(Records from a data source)

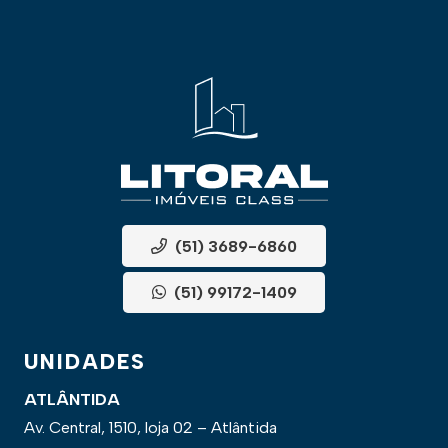
(51) 3689-6860
(51) 99172-1409
UNIDADES
ATLÂNTIDA
Av. Central, 1510, loja 02 – Atlântida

EXERCISE DETAILS :: Give all the entries again exactly, dropping each picture.

SOLUTION ::
(51) 3689-6860
(51) 99172-1409
UNIDADES
ATLÂNTIDA
Av. Central, 1510, loja 02 – Atlântida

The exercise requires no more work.